● Exercise brief
The entries are to be written out again with no differences.

(Stored data)
____

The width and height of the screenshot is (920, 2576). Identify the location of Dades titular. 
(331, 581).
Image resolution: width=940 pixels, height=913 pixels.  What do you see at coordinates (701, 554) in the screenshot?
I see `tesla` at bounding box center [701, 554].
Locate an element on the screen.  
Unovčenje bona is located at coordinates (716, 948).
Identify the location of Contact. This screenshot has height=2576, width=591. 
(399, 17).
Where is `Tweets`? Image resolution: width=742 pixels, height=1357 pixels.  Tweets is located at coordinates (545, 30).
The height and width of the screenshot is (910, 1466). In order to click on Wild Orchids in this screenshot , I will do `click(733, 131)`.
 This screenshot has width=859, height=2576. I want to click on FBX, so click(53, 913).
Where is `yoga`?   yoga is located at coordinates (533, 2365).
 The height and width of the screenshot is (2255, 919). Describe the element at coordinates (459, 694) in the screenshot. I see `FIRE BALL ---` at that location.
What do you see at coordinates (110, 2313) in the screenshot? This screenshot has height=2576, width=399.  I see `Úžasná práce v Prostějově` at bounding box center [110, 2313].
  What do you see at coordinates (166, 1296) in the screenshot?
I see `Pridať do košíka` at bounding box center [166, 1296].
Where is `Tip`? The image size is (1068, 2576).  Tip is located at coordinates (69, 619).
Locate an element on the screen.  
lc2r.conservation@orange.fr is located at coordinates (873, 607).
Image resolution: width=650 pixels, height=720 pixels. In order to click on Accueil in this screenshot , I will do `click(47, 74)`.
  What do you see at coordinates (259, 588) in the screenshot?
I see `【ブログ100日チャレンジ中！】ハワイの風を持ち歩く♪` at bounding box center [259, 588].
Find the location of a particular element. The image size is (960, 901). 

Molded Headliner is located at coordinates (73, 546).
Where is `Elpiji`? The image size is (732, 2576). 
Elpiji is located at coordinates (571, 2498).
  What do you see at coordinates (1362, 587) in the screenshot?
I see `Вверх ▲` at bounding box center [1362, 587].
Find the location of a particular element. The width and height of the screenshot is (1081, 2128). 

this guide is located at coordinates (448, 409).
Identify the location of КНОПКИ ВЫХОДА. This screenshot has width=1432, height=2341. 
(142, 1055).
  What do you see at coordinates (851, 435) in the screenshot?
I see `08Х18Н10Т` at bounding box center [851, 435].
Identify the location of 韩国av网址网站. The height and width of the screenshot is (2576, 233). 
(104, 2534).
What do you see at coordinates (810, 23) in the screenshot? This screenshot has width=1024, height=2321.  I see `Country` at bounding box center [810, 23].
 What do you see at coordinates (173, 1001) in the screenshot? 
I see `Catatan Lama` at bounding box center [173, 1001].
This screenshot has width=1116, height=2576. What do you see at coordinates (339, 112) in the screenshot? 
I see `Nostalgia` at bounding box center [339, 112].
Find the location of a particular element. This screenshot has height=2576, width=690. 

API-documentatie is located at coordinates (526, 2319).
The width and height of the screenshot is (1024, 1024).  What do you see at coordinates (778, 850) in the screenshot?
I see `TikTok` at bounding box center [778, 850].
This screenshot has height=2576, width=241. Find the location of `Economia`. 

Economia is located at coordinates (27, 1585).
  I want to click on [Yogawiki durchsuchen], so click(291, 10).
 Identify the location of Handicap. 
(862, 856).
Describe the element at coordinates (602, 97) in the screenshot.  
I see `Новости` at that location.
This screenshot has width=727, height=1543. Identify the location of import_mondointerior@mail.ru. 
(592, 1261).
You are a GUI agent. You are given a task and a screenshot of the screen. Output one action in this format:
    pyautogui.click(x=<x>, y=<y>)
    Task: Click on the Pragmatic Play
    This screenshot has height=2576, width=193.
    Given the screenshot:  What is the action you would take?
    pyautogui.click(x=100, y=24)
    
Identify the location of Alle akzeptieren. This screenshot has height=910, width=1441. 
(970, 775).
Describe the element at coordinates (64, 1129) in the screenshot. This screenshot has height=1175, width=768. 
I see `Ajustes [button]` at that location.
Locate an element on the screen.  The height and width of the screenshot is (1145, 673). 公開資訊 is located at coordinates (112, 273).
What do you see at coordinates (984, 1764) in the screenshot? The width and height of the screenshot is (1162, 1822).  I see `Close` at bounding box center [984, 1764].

____

● Solved exercise
The width and height of the screenshot is (920, 2576). Identify the location of Dades titular. 
(331, 581).
Image resolution: width=940 pixels, height=913 pixels.  What do you see at coordinates (701, 554) in the screenshot?
I see `tesla` at bounding box center [701, 554].
Locate an element on the screen.  
Unovčenje bona is located at coordinates (716, 948).
Identify the location of Contact. This screenshot has height=2576, width=591. 
(399, 17).
Where is `Tweets`? Image resolution: width=742 pixels, height=1357 pixels.  Tweets is located at coordinates (545, 30).
The height and width of the screenshot is (910, 1466). In order to click on Wild Orchids in this screenshot , I will do `click(733, 131)`.
 This screenshot has width=859, height=2576. I want to click on FBX, so click(53, 913).
Where is `yoga`?   yoga is located at coordinates (533, 2365).
 The height and width of the screenshot is (2255, 919). Describe the element at coordinates (459, 694) in the screenshot. I see `FIRE BALL ---` at that location.
What do you see at coordinates (110, 2313) in the screenshot? This screenshot has height=2576, width=399.  I see `Úžasná práce v Prostějově` at bounding box center [110, 2313].
  What do you see at coordinates (166, 1296) in the screenshot?
I see `Pridať do košíka` at bounding box center [166, 1296].
Where is `Tip`? The image size is (1068, 2576).  Tip is located at coordinates (69, 619).
Locate an element on the screen.  
lc2r.conservation@orange.fr is located at coordinates (873, 607).
Image resolution: width=650 pixels, height=720 pixels. In order to click on Accueil in this screenshot , I will do `click(47, 74)`.
  What do you see at coordinates (259, 588) in the screenshot?
I see `【ブログ100日チャレンジ中！】ハワイの風を持ち歩く♪` at bounding box center [259, 588].
Find the location of a particular element. The image size is (960, 901). 

Molded Headliner is located at coordinates (73, 546).
Where is `Elpiji`? The image size is (732, 2576). 
Elpiji is located at coordinates (571, 2498).
  What do you see at coordinates (1362, 587) in the screenshot?
I see `Вверх ▲` at bounding box center [1362, 587].
Find the location of a particular element. The width and height of the screenshot is (1081, 2128). 

this guide is located at coordinates (448, 409).
Identify the location of КНОПКИ ВЫХОДА. This screenshot has width=1432, height=2341. 
(142, 1055).
  What do you see at coordinates (851, 435) in the screenshot?
I see `08Х18Н10Т` at bounding box center [851, 435].
Identify the location of 韩国av网址网站. The height and width of the screenshot is (2576, 233). 
(104, 2534).
What do you see at coordinates (810, 23) in the screenshot? This screenshot has width=1024, height=2321.  I see `Country` at bounding box center [810, 23].
 What do you see at coordinates (173, 1001) in the screenshot? 
I see `Catatan Lama` at bounding box center [173, 1001].
This screenshot has width=1116, height=2576. What do you see at coordinates (339, 112) in the screenshot? 
I see `Nostalgia` at bounding box center [339, 112].
Find the location of a particular element. This screenshot has height=2576, width=690. 

API-documentatie is located at coordinates (526, 2319).
The width and height of the screenshot is (1024, 1024).  What do you see at coordinates (778, 850) in the screenshot?
I see `TikTok` at bounding box center [778, 850].
This screenshot has height=2576, width=241. Find the location of `Economia`. 

Economia is located at coordinates (27, 1585).
  I want to click on [Yogawiki durchsuchen], so click(291, 10).
 Identify the location of Handicap. 
(862, 856).
Describe the element at coordinates (602, 97) in the screenshot.  
I see `Новости` at that location.
This screenshot has width=727, height=1543. Identify the location of import_mondointerior@mail.ru. 
(592, 1261).
You are a GUI agent. You are given a task and a screenshot of the screen. Output one action in this format:
    pyautogui.click(x=<x>, y=<y>)
    Task: Click on the Pragmatic Play
    This screenshot has height=2576, width=193.
    Given the screenshot:  What is the action you would take?
    pyautogui.click(x=100, y=24)
    
Identify the location of Alle akzeptieren. This screenshot has height=910, width=1441. 
(970, 775).
Describe the element at coordinates (64, 1129) in the screenshot. This screenshot has height=1175, width=768. 
I see `Ajustes [button]` at that location.
Locate an element on the screen.  The height and width of the screenshot is (1145, 673). 公開資訊 is located at coordinates (112, 273).
What do you see at coordinates (984, 1764) in the screenshot? The width and height of the screenshot is (1162, 1822).  I see `Close` at bounding box center [984, 1764].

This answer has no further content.